Lágrima sobre a Pastoral: entre a violência, o não-pertencimento e a reinvenção
Bruno Inácio
Recém-lançado pela editora Nauta, Lágrima sobre a Pastoral é um potente e delicado romance escrito por Rafael Azevedo, autor e pesquisador paraense. No enredo, o protagonista Angelim se depara com a sensação de não-pertencimento, ao mesmo tempo em que tenta lidar com a violência que o cerca na propriedade rural em que vive.
Esse lugar, isolado e a princípio alheio a todo o resto, é onde o personagem central cava repetidamente em busca de água limpa para uma família que não o acolhe nem o respeita. As violências mais perceptíveis vêm de Carvalho, um irmão provocador e arrogante, que deixa claro, desde o início, que Angelim não pertence àquela família. Ainda assim, deseja mantê-lo por perto, de preferência no papel de um bode expiatório e obediente.
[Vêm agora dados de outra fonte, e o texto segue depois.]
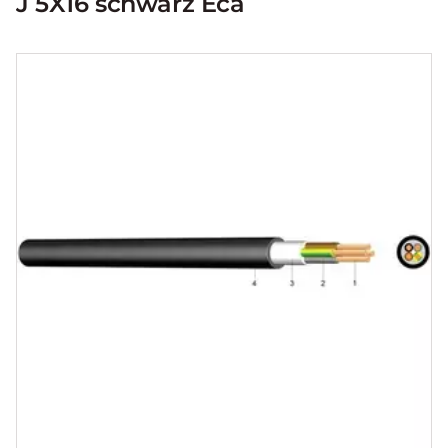
J 5X16 schwarz Eca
Angelim, por outro lado, está bem longe da submissão. Responde “não sei” com frequência, como um Bartleby que prefere não fazer. Resiste de seu modo, enfrenta demônios patriarcais, subverte estruturas, sublima em sonhos agitados e planeja um futuro bem longe daquele lugar e daquelas pessoas.
Enfrentar quem o enxerga como propriedade, no entanto, não é tarefa fácil. À medida que a história avança, fica evidente que existe um plano perverso e complexo, por vezes diluído no discurso protetor de pais que dizem saber o que é melhor para seus filhos.
Nesse ponto do romance, o autor já demonstra ter bagagem literária suficiente para evitar as armadilhas do lugar-comum. Isso porque os embates narrados ao longo da história caminham com muita delicadeza e assertividade entre o dito e o não dito, o concreto e o abstrato e o texto e o subtexto.
Cada personagem tem suas complexidades e seus próprios conflitos. Na prosa de Rafael Azevedo não há espaço para o raso. Também por isso, até a água e a terra assumem papéis inusitados e essenciais – não só para contribuir com o desenvolvimento da trama, mas também para possibilitar um acesso mais profundo à psique de cada membro da família.
Outro aspecto que se destaca é o cuidado do autor com a ambientação. Árvores, plantas, janelas e insetos proporcionam uma imersão das mais autênticas e irresistíveis. Por vezes, a natureza até funciona como um ponto de calmaria em meio à tensão estabelecida pela dinâmica disfuncional da família. Porém, logo em seguida, impulsiona um grito seco e abrupto em quem se vê tão acuado quanto Angelim.
Essa imersão também é provocada por fluxos de consciência, rupturas na realidade e figuras de linguagem elegantes e perspicazes. Nesse sentido, Pastoral deixa de ser um lugar para se tornar um incômodo autoritário e onipresente, ao passo que Angelim abandona o conceito de forasteiro para se transformar numa ideia viva e pulsante.
Em Lágrima sobre a Pastoral, Rafael Azevedo constrói uma narrativa rica em significados, moderna em estrutura e corajosa em seus temas. O romance traz uma poderosa história sobre violência, pertencimento, hipocrisia e, sobretudo, transformação, além de exemplificar muito bem a originalidade e a versatilidade das novas vozes da literatura brasileira, especialmente aquelas que têm conquistado seu espaço longe do eixo Rio-São Paulo.
Bruno Inácio é jornalista, mestre em Comunicação e autor de Desprazeres existenciais em colapso (Patuá) e Desemprego e outras heresias (Sabiá Livros). Escreve sobre literatura no Jornal Rascunho e na São Paulo Review.